Fix 2 - Right-Size Your Models

The second lever is which model handles which work. OpenClaw runs as a single agent by default, which means every request - heartbeat checks, routing decisions, complex reasoning - hits the same model. There is no way to send cheap work to a cheap model. Three steps change that.

Model tiering: Configuring different agents or task types to use different models based on cost and capability requirements. The goal is to match model capability to what the task actually needs - not always the cheapest, not always the most capable.

Step 1: Switch to multiple agents

As long as you have one agent, every request shares one model configuration. OpenClaw supports multi-agent routing once you enable it - just ask OpenClaw to convert and it will update its own configuration. After that you can create focused agents scoped to specific task types, each independently configured.

Step 2: Switch to OpenRouter

Before assigning models, route everything through OpenRouter rather than connecting OpenClaw directly to each provider.

Model gateway: A unified API layer that routes requests to multiple LLM providers through a single endpoint. Instead of managing separate API keys for Anthropic, Google, Mistral, and others, you configure one endpoint and swap models with a string change.

The practical workflow: start with a mid-tier model, run your actual tasks, check quality, step down to something cheaper if quality holds, step up only when you need it. That iteration is painful when you are locked into one provider and easy when you are not.

OpenRouter also puts per-token costs for all supported models in one place, so you can compare side by side without juggling provider dashboards. It adds a small markup over direct API pricing, but in my experience that is negligible relative to the savings from picking the right model.

Step 3: Assign the right model to each agent

Now that you have separate agents and a single gateway, map capability to cost:

  • A lightweight model for heartbeat, monitoring, and simple routing
  • A premium model reserved for complex reasoning, long-context analysis, or high-stakes output

A few models I have used for lower-cost slots:

  • StepFun - a pleasant surprise I found while reviewing popular tool-capable models on OpenRouter; free to start, fast, and a solid Haiku-level replacement in my experience so far (confirm before you commit - free tiers can change)
  • Gemini Flash-Lite, GPT-mini, Gemini Flash - solid smaller frontier options
  • Haiku (Anthropic) - good balance of cost and capability
  • DeepSeek V3 - cheap, but I found response latency noticeably high in practice; your mileage may vary

OpenRouter maintains a curated list of models vetted for tool-calling use cases - a good starting point for picking a model for your orchestration layer.

One caveat before you commit: some cheaper models lack image and media support. Confirm your requirements against current OpenClaw docs before locking in a model.

What It Should Cost

There are two separate cost buckets worth keeping distinct.

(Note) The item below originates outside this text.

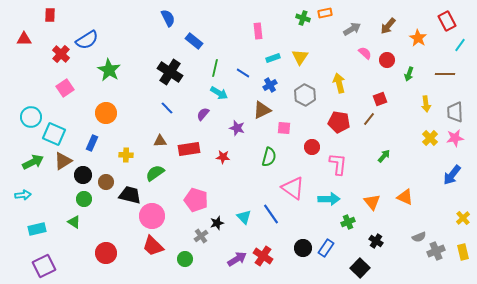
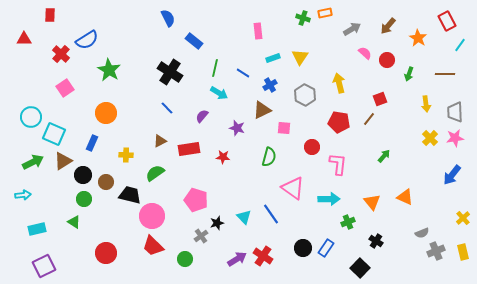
purple semicircle at (203, 114): moved 1 px left, 2 px down
brown triangle at (160, 141): rotated 24 degrees counterclockwise
gray semicircle at (419, 237): moved 3 px right, 4 px up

LLM API costs - what this post covers. The exact savings depend on which model you choose and your usage pattern, but the combination of heartbeat isolation and model tiering consistently brings costs to a fraction of the default. The 90% reduction in the headline is the ceiling if you are coming from an Opus-default setup with unconfigured heartbeat; your actual number depends on your workload.

Hosting costs - a separate line item. I run OpenClaw on Hetzner for about $12/month. If you have a dedicated local machine that can run always-on, that unlocks another option: open-weight models via Ollama or similar, which can drive LLM API spend to near zero for many workloads. The tradeoff is hardware requirements and setup complexity.


Start with the heartbeat - either disable it and replace with cron, or reduce the frequency. Then adjust your models: convert to multi-agent routing, point everything through OpenRouter, and assign each agent a model that fits what it actually does. Matching each type of work to the right model and keeping background calls lean will bring your bill down considerably.